Olhando mais uma vez para Melanie que repousava com uma respiração pesada, Arthur decidiu que finalmente poderia descansar, recostou na cadeira, deixando-se cair, sua cabeça pendia para trás no alto, tentava em vão acalmar os pensamentos dos últimos acontecimentos. Ali no silêncio da respiração de Melanie poderia sentir a dor da perda, da forma que não deixou-se sentir antes de tê-la de volta, lágrimas escorreram por seu rosto, descendo em direção as orelhas encharcando seu cabelo, pela primeira vez em muito tempo, Arthur não reprimiu nada, deixou-se chorar como fazia quando criança quando ainda tinha sua mãe para consola-lo.

***

Quando acordou com uma voz que o chamava, Arthur sentiu seu pescoço doer, tinha dormido de mau jeito naquela cadeira e sentia-se ainda pior depois da noite terrível que tivera, a única coisa que o consolava era ver Melanie repousando a sua frente.

"Vamos, Arthur, eu fico com ela. Você deve ir."

Não tinha escutado o que Ben dissera antes, ir? Para onde eu deveria ir agora, afinal? Não compreendeu a princípio, mas quando virou e viu a expressão de Ben, entendeu. Aquele dia seria o enterro de Dom.

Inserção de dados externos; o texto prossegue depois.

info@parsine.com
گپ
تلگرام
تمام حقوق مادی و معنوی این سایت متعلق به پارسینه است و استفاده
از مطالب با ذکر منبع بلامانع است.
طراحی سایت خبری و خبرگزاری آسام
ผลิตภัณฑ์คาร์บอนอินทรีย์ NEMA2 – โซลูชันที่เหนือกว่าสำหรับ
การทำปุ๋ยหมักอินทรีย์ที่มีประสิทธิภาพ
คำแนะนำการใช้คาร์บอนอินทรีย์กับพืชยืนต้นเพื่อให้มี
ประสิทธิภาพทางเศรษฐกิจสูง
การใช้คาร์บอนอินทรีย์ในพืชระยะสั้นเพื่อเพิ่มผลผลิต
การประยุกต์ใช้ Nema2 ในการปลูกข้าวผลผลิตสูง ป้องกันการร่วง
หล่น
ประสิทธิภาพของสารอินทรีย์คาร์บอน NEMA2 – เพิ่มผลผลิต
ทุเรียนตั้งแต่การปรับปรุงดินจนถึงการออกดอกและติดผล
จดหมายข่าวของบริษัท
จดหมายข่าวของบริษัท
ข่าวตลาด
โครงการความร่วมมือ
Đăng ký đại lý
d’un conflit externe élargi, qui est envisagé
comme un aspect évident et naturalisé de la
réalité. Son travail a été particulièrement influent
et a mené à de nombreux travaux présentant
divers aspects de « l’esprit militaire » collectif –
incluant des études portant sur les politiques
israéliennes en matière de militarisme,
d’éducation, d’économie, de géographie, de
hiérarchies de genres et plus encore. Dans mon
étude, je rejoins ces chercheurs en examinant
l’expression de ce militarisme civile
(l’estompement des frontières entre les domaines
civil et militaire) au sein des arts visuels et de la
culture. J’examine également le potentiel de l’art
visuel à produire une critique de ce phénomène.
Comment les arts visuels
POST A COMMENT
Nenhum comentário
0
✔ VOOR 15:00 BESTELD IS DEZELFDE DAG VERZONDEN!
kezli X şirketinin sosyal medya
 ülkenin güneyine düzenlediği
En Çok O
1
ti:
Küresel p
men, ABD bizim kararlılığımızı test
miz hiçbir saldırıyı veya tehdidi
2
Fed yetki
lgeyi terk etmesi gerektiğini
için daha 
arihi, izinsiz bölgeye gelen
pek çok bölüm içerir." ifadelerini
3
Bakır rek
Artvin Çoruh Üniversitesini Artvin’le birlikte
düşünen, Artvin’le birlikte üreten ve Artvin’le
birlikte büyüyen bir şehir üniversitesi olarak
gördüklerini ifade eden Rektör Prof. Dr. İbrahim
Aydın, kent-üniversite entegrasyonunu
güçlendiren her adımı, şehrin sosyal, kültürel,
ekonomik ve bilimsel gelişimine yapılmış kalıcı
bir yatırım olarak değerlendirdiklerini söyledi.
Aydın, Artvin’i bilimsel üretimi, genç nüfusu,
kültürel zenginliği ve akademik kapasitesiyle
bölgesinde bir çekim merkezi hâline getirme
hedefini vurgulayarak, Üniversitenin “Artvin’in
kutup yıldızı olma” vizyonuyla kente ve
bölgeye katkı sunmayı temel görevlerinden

Sentiu-se mal, olhou para si mesmo, teria de trocar de roupa antes de encontrar a todos no funeral, olhou para Ben novamente.

"Você não..."

Não terminou a frase, sabia que não importava o que ele dissesse, Ben não iria ao funeral de Dom, aquilo doía muito mais nele do que em qualquer outro a não ser Marion e seu pai, podia ver pelas bolsas de insónia embaixo de seus olhos pela noite não dormida, levantou da cadeira, foi até Mel e acariciou sua face, viu machas de lágrimas e lamentou por elas. Parou novamente antes de passar pela porta olhando para trás, Ben sentou-se na cadeira que Arthur havia dormido e ficou ali imóvel olhando Mel com pesar, Arthur sabia exatamente o porquê.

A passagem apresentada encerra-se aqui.